Dahlan yang seperti biasa menggunakan kemeja putih dilinting dan sepatu kets itu mulai menyusuri ruangan kapal satu per satu. Mulai kamar operasi, ruang pemulihan, ruang EKG, ruang USG, laboratorium, kamar gelap untuk mencetak hasil rontgen, hingga ke dek kapal.
Hasilnya, Dahlan sangat kagum dan menganggap apa yang dilakukan komunitas DS sebagai hal yang harus diapresiasi positif. "Luar biasa. Apa yang ada hari ini adalah bukti bahwa dr Lie dan kawan-kawan tidak hanya "berani" di darat saja, tapi juga di laut.
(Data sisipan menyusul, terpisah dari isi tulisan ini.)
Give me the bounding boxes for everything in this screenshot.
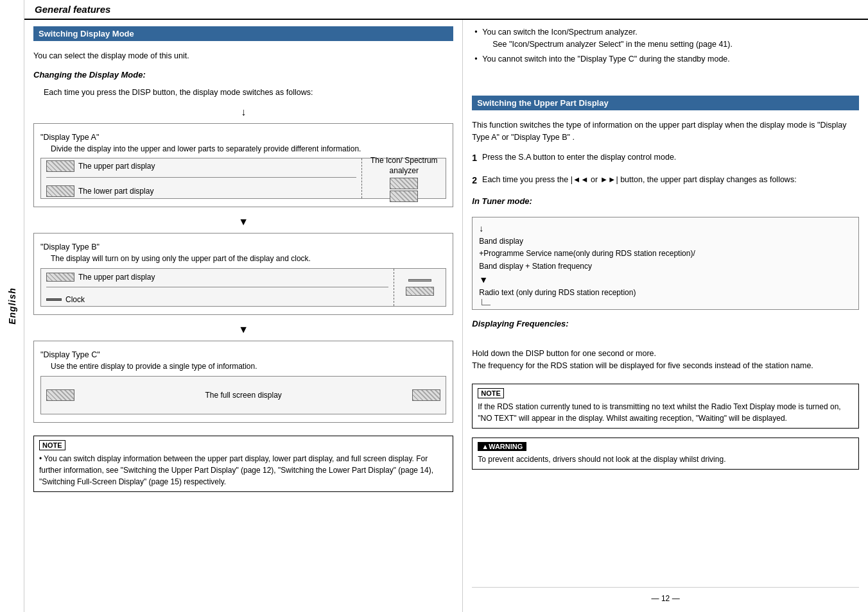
switching-upper-part-header: Switching the Upper Part Display xyxy=(472,96,859,110)
warning-text: To prevent accidents, drivers should not… xyxy=(478,454,853,465)
step-1-text: Press the S.A button to enter the displa… xyxy=(482,151,676,165)
display-type-b-desc: The display will turn on by using only t… xyxy=(40,253,446,264)
in-tuner-box: ↓ Band display +Programme Service name(o… xyxy=(472,217,859,310)
clock-line xyxy=(46,298,62,301)
page-title-bar: General features xyxy=(24,0,868,20)
hatch-full-left xyxy=(46,389,74,401)
arrow-down-2: ▼ xyxy=(33,217,453,227)
note-box-1: NOTE • You can switch display informatio… xyxy=(33,436,453,492)
subsection-title: Changing the Display Mode: xyxy=(33,70,453,80)
arrow-down-3: ▼ xyxy=(33,325,453,335)
tuner-arrow-down2: ▼ xyxy=(479,273,852,287)
diagram-b-clock-label: Clock xyxy=(65,295,85,304)
tuner-return-arrow xyxy=(482,299,490,305)
hatch-right-b2 xyxy=(406,287,434,296)
bullet-2: You cannot switch into the "Display Type… xyxy=(474,53,859,65)
diagram-type-a: The upper part display The lower part di… xyxy=(40,158,446,199)
diagram-type-b: The upper part display Clock xyxy=(40,268,446,307)
hatch-upper-b xyxy=(46,273,74,282)
note-text-1: • You can switch display information bet… xyxy=(39,453,447,488)
diagram-a-upper-row: The upper part display xyxy=(46,160,356,172)
display-type-c-label: "Display Type C" xyxy=(40,350,446,359)
tuner-arrow-down: ↓ xyxy=(479,221,852,235)
section2-intro: This function switches the type of infor… xyxy=(472,119,859,144)
diagram-a-right: The Icon/ Spectrum analyzer xyxy=(362,158,446,198)
diagram-a-right-label: The Icon/ Spectrum analyzer xyxy=(365,155,443,177)
hatch-right-b1 xyxy=(408,279,431,282)
diagram-b-left: The upper part display Clock xyxy=(41,269,394,306)
warning-box: ▲WARNING To prevent accidents, drivers s… xyxy=(472,438,859,470)
hatch-icon-a2 xyxy=(390,191,418,202)
in-tuner-label: In Tuner mode: xyxy=(472,196,859,206)
section-intro: You can select the display mode of this … xyxy=(33,50,453,62)
hatch-full-right xyxy=(412,389,440,401)
subsection-body: Each time you press the DISP button, the… xyxy=(33,87,453,99)
display-type-c-section: "Display Type C" Use the entire display … xyxy=(33,341,453,423)
diagram-b-right xyxy=(394,269,446,306)
hatch-lower-a xyxy=(46,185,74,197)
note-box-2: NOTE If the RDS station currently tuned … xyxy=(472,384,859,429)
diagram-type-c: The full screen display xyxy=(40,376,446,414)
diagram-a-lower-label: The lower part display xyxy=(78,187,153,196)
arrow-down-1: ↓ xyxy=(33,107,453,117)
displaying-freq-text: Hold down the DISP button for one second… xyxy=(472,336,859,371)
page-title: General features xyxy=(35,4,110,15)
step-1: 1 Press the S.A button to enter the disp… xyxy=(472,151,859,165)
display-type-c-desc: Use the entire display to provide a sing… xyxy=(40,361,446,372)
left-column: Switching Display Mode You can select th… xyxy=(24,20,463,612)
diagram-a-left: The upper part display The lower part di… xyxy=(41,158,362,198)
tuner-line4: Radio text (only during RDS station rece… xyxy=(479,287,852,299)
top-bullets: You can switch the Icon/Spectrum analyze… xyxy=(472,26,859,67)
note-label-1: NOTE xyxy=(39,440,65,450)
diagram-a-lower-row: The lower part display xyxy=(46,185,356,197)
switching-display-mode-header: Switching Display Mode xyxy=(33,26,453,41)
display-type-b-section: "Display Type B" The display will turn o… xyxy=(33,233,453,315)
display-type-b-label: "Display Type B" xyxy=(40,242,446,251)
tuner-line2: +Programme Service name(only during RDS … xyxy=(479,248,852,260)
diagram-b-upper-label: The upper part display xyxy=(78,273,155,282)
hatch-upper-a xyxy=(46,160,74,172)
full-screen-diagram: The full screen display xyxy=(41,386,446,405)
displaying-freq-title: Displaying Frequencies: xyxy=(472,319,859,328)
warning-label: ▲WARNING xyxy=(478,442,526,451)
hatch-icon-a xyxy=(390,178,418,189)
diagram-a-upper-label: The upper part display xyxy=(78,162,155,171)
bullet-1: You can switch the Icon/Spectrum analyze… xyxy=(474,26,859,51)
tuner-line3: Band display + Station frequency xyxy=(479,260,852,273)
step-2-num: 2 xyxy=(472,174,477,187)
sidebar: English xyxy=(0,0,24,612)
step-1-num: 1 xyxy=(472,151,477,165)
note-text-2: If the RDS station currently tuned to is… xyxy=(478,401,853,424)
sidebar-label: English xyxy=(7,287,17,325)
step-2: 2 Each time you press the |◄◄ or ►►| but… xyxy=(472,174,859,187)
display-type-a-label: "Display Type A" xyxy=(40,133,446,142)
display-type-a-section: "Display Type A" Divide the display into… xyxy=(33,123,453,208)
step-2-text: Each time you press the |◄◄ or ►►| butto… xyxy=(482,174,797,187)
diagram-b-clock-row: Clock xyxy=(46,295,388,304)
full-screen-label: The full screen display xyxy=(78,391,408,400)
page-number: — 12 — xyxy=(472,587,859,606)
diagram-b-upper-row: The upper part display xyxy=(46,273,388,282)
bullet-1-sub: See "Icon/Spectrum analyzer Select" in t… xyxy=(482,38,859,51)
note-label-2: NOTE xyxy=(478,388,504,398)
tuner-line1: Band display xyxy=(479,235,852,248)
right-column: You can switch the Icon/Spectrum analyze… xyxy=(463,20,868,612)
display-type-a-desc: Divide the display into the upper and lo… xyxy=(40,144,446,155)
Mereka sungguh-sungguh berdedikasi dengan profesi mereka sebagai dokter," pujinya lagi.
Sementara itu, dr Lie yang merupakan pemrakarsa yang awalnya dianggap ide "gila" itu mengatakan bahwa impian itu tidak akan terlaksana tanpa bantuan dan support dari dokter-dokter muda yang ada di DS. Ide pembuatan RSA itu didapatkan ketika dia melakukan perjalanan ke pulau Tual.
Di pulau tersebut dia melihat ibu-ibu membawa anaknya yang sakit untuk berobat, namun untuk berobat harus menyeberangi laut selama 3 hari 2 malam. "Ide ini lahir 4 tahun lalu di kota Tual, anak itu ususnya terjepit dan harus di operasi dalam 9 jam. Namun mereka butuh waktu untuk berobat," katanya.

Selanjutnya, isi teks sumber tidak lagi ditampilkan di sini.